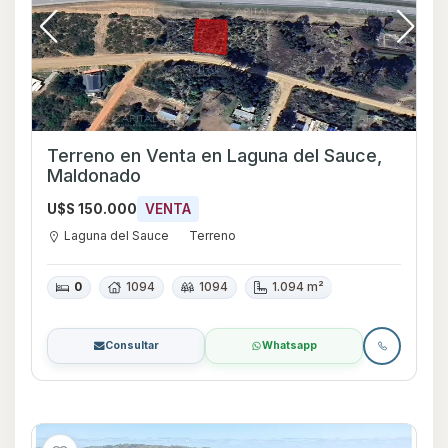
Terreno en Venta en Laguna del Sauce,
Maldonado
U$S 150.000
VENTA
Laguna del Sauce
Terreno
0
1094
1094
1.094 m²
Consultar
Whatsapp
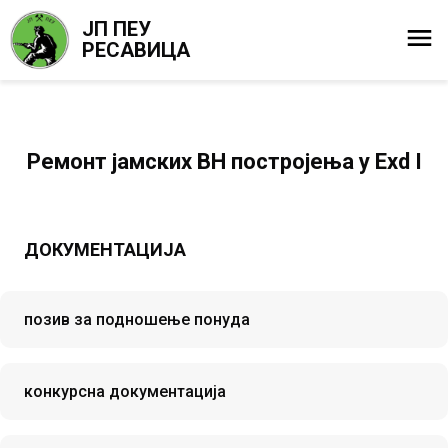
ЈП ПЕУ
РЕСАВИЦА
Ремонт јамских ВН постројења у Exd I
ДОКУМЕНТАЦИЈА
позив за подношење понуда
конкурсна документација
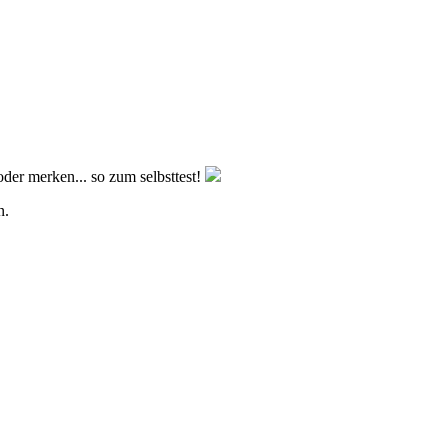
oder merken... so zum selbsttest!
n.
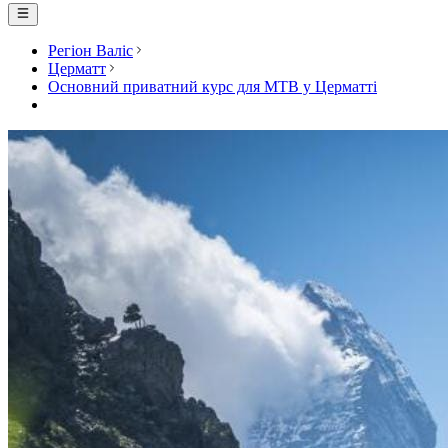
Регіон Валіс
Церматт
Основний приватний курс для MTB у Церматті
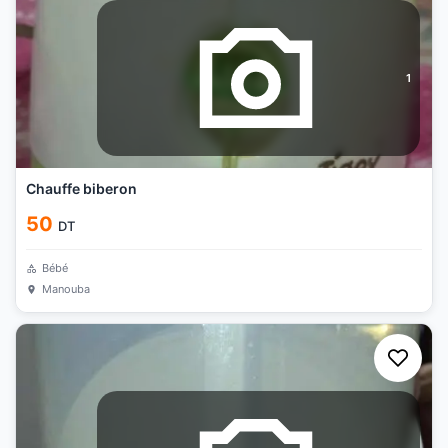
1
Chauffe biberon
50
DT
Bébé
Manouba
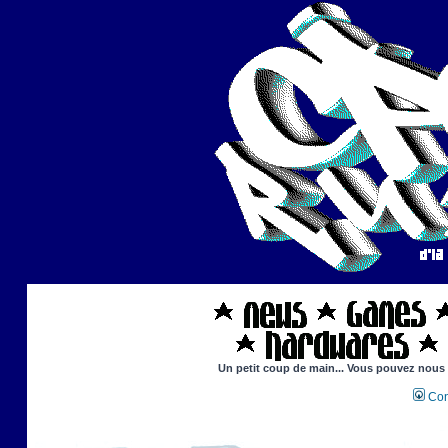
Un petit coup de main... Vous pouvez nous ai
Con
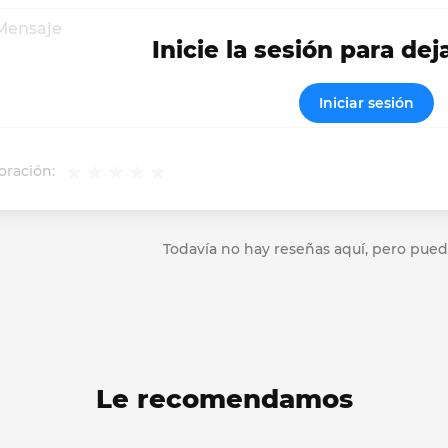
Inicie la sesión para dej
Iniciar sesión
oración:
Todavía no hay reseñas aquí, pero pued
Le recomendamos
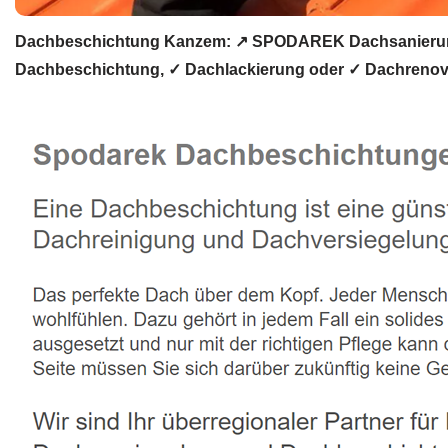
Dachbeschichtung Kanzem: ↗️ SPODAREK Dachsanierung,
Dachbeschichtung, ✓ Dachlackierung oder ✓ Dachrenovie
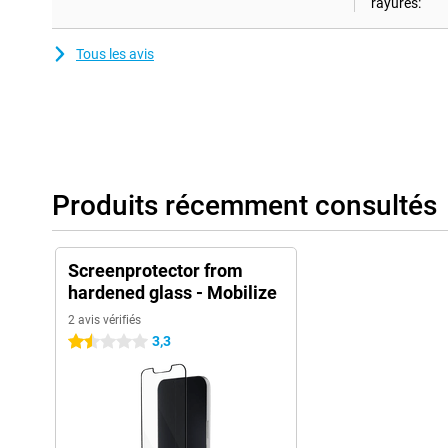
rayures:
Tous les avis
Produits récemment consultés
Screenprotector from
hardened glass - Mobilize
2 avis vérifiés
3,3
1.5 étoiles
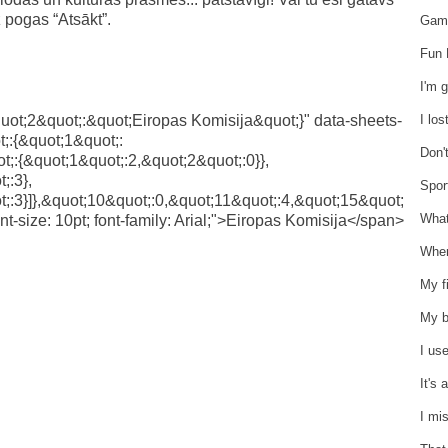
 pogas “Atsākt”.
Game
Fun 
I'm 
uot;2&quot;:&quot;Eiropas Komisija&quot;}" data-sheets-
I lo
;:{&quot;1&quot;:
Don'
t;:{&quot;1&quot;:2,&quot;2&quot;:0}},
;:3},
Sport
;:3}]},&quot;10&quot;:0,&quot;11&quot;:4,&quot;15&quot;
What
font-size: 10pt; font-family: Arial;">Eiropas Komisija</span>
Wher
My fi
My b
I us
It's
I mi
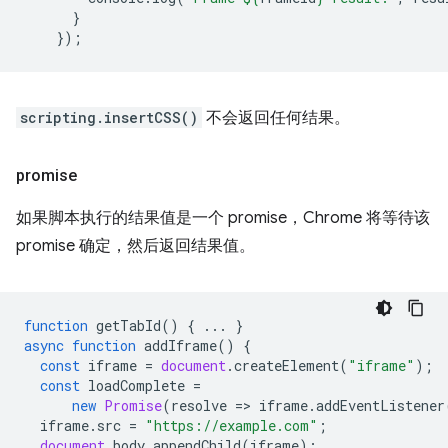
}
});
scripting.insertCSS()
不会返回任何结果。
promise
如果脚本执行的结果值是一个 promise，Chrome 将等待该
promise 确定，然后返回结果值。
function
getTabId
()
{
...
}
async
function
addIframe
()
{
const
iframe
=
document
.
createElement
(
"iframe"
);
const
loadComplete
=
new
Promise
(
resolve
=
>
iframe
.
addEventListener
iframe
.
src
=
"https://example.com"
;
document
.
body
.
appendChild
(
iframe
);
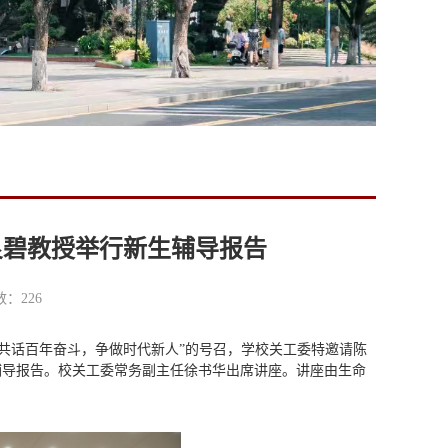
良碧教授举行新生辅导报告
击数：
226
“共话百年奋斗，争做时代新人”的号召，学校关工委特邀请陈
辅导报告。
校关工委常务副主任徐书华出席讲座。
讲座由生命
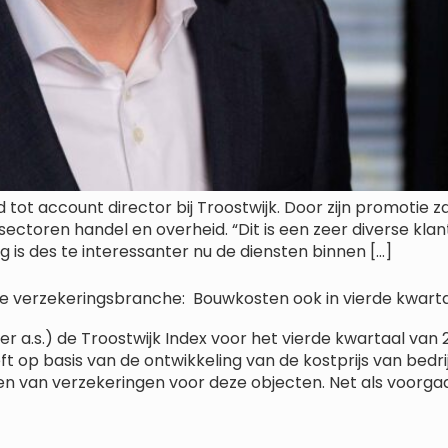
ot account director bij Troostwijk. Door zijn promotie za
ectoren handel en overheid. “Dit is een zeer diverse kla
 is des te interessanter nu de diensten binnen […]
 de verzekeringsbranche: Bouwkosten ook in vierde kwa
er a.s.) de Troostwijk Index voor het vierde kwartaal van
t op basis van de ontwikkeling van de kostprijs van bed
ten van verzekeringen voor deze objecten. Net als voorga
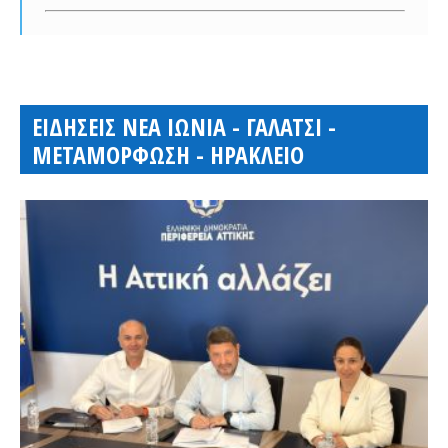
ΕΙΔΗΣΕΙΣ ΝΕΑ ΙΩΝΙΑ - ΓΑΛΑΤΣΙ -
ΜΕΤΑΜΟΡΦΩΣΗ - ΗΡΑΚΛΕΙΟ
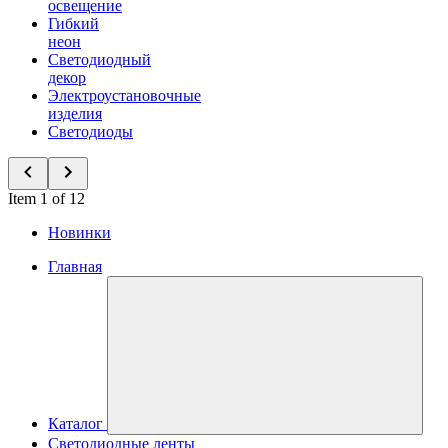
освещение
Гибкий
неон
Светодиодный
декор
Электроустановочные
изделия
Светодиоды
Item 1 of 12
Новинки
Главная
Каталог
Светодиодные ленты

**GOAL OF THE EXERCISE:** Number of lines holding the word "Troostwijk" in the material: give this value and nothing more.

**REPLY:** 2